- **Records**:
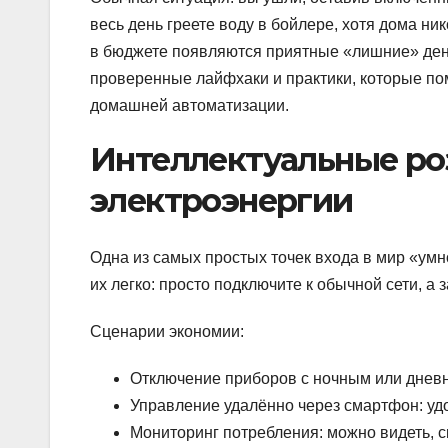
весь день греете воду в бойлере, хотя дома ник
в бюджете появляются приятные «лишние» день
проверенные лайфхаки и практики, которые по
домашней автоматизации.
Интеллектуальные роз
электроэнергии
Одна из самых простых точек входа в мир «умн
их легко: просто подключите к обычной сети, а 
Сценарии экономии:
Отключение приборов с ночным или дневн
Управление удалённо через смартфон: удо
Мониторинг потребления: можно видеть, с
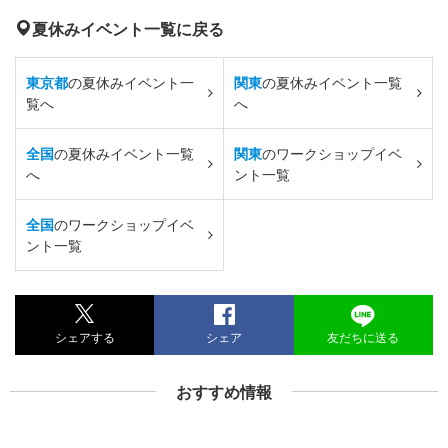
夏休みイベント一覧に戻る
東京都
の夏休みイベント一
関東
の夏休みイベント一覧
覧へ
へ
全国
の夏休みイベント一覧
関東
のワークショップイベ
へ
ント一覧
全国
のワークショップイベ
ント一覧
シェアする
シェア
友だちに送る
おすすめ情報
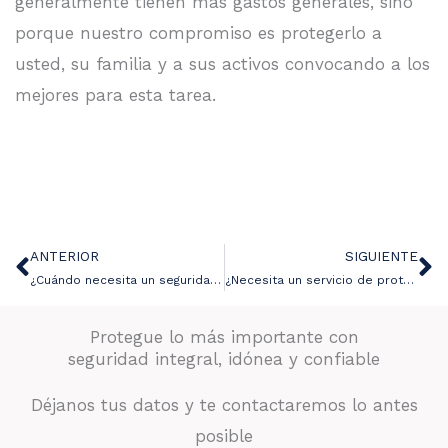
generalmente tienen más gastos generales, sino
porque nuestro compromiso es protegerlo a
usted, su familia y a sus activos convocando a los
mejores para esta tarea.
ANTERIOR
SIGUIENTE
Ant
Si
¿Cuándo necesita un seguridad temporal en Panamá?
¿Necesita un servicio de protección VIP?
Protegue lo más importante con
seguridad integral, idónea y confiable
Déjanos tus datos y te contactaremos lo antes
posible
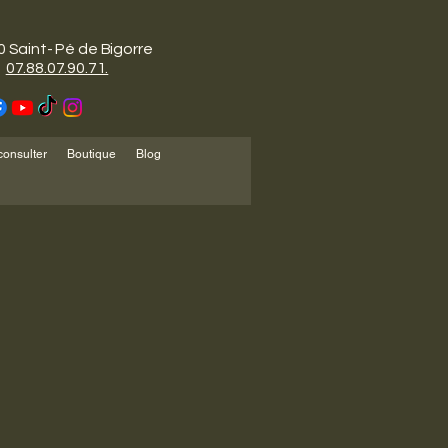
 Saint- Pé de Bigorre
07.88.07.90.71.
consulter
Boutique
Blog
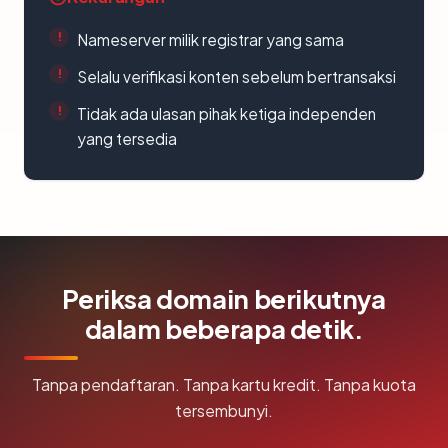
Nameserver milik registrar yang sama
Selalu verifikasi konten sebelum bertransaksi
Tidak ada ulasan pihak ketiga independen
yang tersedia
Periksa domain berikutnya
dalam beberapa detik.
Tanpa pendaftaran. Tanpa kartu kredit. Tanpa kuota
tersembunyi.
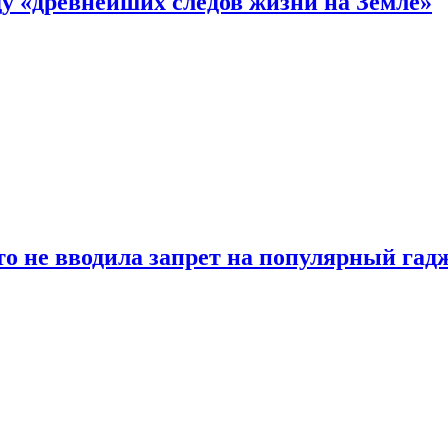
 «древнейших следов жизни на Земле»
о не вводила запрет на популярный гадж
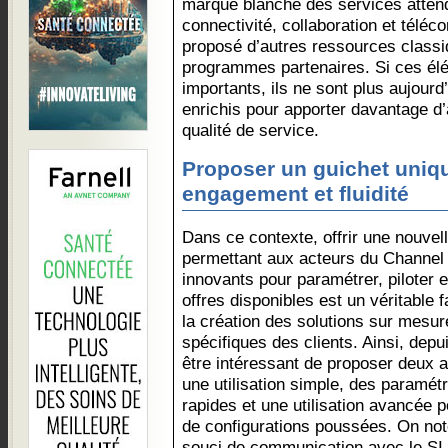
marque blanche des services attendu
connectivité, collaboration et téléc
proposé d’autres ressources class
programmes partenaires. Si ces él
importants, ils ne sont plus aujourd’
enrichis pour apporter davantage d’
qualité de service.
Proposer un guichet uniqu
engagement et fluidité
Dans ce contexte, offrir une nouvel
permettant aux acteurs du Channel 
innovants pour paramétrer, piloter 
offres disponibles est un véritable 
la création des solutions sur mesur
spécifiques des clients. Ainsi, depuis
être intéressant de proposer deux
une utilisation simple, des paramét
rapides et une utilisation avancée p
de configurations poussées. On no
souci de communication avec le SI 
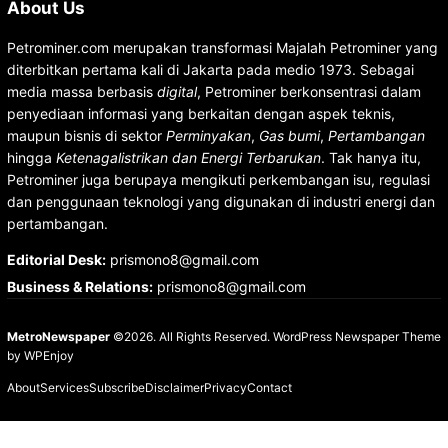
About Us
Petrominer.com merupakan transformasi Majalah Petrominer yang
diterbitkan pertama kali di Jakarta pada medio 1973. Sebagai
media massa berbasis
digital
, Petrominer berkonsentrasi dalam
penyediaan informasi yang berkaitan dengan aspek teknis,
maupun bisnis di sektor
Perminyakan
,
Gas bumi
,
Pertambangan
hingga
Ketenagalistrikan dan Energi Terbarukan
. Tak hanya itu,
Petrominer juga berupaya mengikuti perkembangan isu, regulasi
dan penggunaan teknologi yang digunakan di industri energi dan
pertambangan.
Editorial Desk
:
prismono8@gmail.com
Business & Relations
:
prismono8@gmail.com
MetroNewspaper
©2026. All Rights Reserved.
WordPress Newspaper Theme
by
WPEnjoy
About
Services
Subscribe
Disclaimer
Privacy
Contact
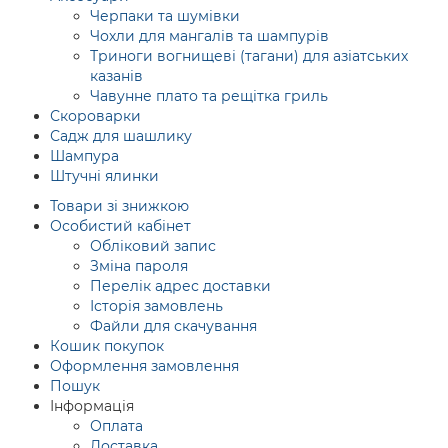
Черпаки та шумівки
Чохли для мангалів та шампурів
Триноги вогнищеві (тагани) для азіатських
казанів
Чавунне плато та рещітка гриль
Скороварки
Садж для шашлику
Шампура
Штучні ялинки
Товари зі знижкою
Особистий кабінет
Обліковий запис
Зміна пароля
Перелік адрес доставки
Історія замовлень
Файли для скачування
Кошик покупок
Оформлення замовлення
Пошук
Інформація
Оплата
Доставка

- **How to complete this task**: Print every record above exactly, with no pictures.

- **Written solution**:
весь день греете воду в бойлере, хотя дома ник
в бюджете появляются приятные «лишние» день
проверенные лайфхаки и практики, которые по
домашней автоматизации.
Интеллектуальные роз
электроэнергии
Одна из самых простых точек входа в мир «умн
их легко: просто подключите к обычной сети, а 
Сценарии экономии:
Отключение приборов с ночным или дневн
Управление удалённо через смартфон: удо
Мониторинг потребления: можно видеть, с
夏休みイベント一覧に戻る
東京都
の夏休みイベント一
関東
の夏休みイベント一覧
覧へ
へ
全国
の夏休みイベント一覧
関東
のワークショップイベ
へ
ント一覧
全国
のワークショップイベ
ント一覧
シェアする
シェア
友だちに送る
おすすめ情報
generalmente tienen más gastos generales, sino
porque nuestro compromiso es protegerlo a
usted, su familia y a sus activos convocando a los
mejores para esta tarea.
ANTERIOR
SIGUIENTE
Ant
Si
¿Cuándo necesita un seguridad temporal en Panamá?
¿Necesita un servicio de protección VIP?
Protegue lo más importante con
seguridad integral, idónea y confiable
Déjanos tus datos y te contactaremos lo antes
posible
 Saint- Pé de Bigorre
07.88.07.90.71.
consulter
Boutique
Blog
Nameserver milik registrar yang sama
Selalu verifikasi konten sebelum bertransaksi
Tidak ada ulasan pihak ketiga independen
yang tersedia
Periksa domain berikutnya
dalam beberapa detik.
Tanpa pendaftaran. Tanpa kartu kredit. Tanpa kuota
tersembunyi.
 «древнейших следов жизни на Земле»
о не вводила запрет на популярный гадж
marque blanche des services attendu
connectivité, collaboration et téléc
proposé d’autres ressources class
programmes partenaires. Si ces él
importants, ils ne sont plus aujourd’
enrichis pour apporter davantage d’
qualité de service.
Proposer un guichet uniqu
engagement et fluidité
Dans ce contexte, offrir une nouvel
permettant aux acteurs du Channel 
innovants pour paramétrer, piloter 
offres disponibles est un véritable 
la création des solutions sur mesur
spécifiques des clients. Ainsi, depuis
être intéressant de proposer deux
une utilisation simple, des paramét
rapides et une utilisation avancée p
de configurations poussées. On no
souci de communication avec le SI 
About Us
Petrominer.com merupakan transformasi Majalah Petrominer yang
diterbitkan pertama kali di Jakarta pada medio 1973. Sebagai
media massa berbasis
digital
, Petrominer berkonsentrasi dalam
penyediaan informasi yang berkaitan dengan aspek teknis,
maupun bisnis di sektor
Perminyakan
,
Gas bumi
,
Pertambangan
hingga
Ketenagalistrikan dan Energi Terbarukan
. Tak hanya itu,
Petrominer juga berupaya mengikuti perkembangan isu, regulasi
dan penggunaan teknologi yang digunakan di industri energi dan
pertambangan.
Editorial Desk
:
prismono8@gmail.com
Business & Relations
:
prismono8@gmail.com
MetroNewspaper
©2026. All Rights Reserved.
WordPress Newspaper Theme
by
WPEnjoy
About
Services
Subscribe
Disclaimer
Privacy
Contact
Черпаки та шумівки
Чохли для мангалів та шампурів
Триноги вогнищеві (тагани) для азіатських
казанів
Чавунне плато та рещітка гриль
Скороварки
Садж для шашлику
Шампура
Штучні ялинки
Товари зі знижкою
Особистий кабінет
Обліковий запис
Зміна пароля
Перелік адрес доставки
Історія замовлень
Файли для скачування
Кошик покупок
Оформлення замовлення
Пошук
Інформація
Оплата
Доставка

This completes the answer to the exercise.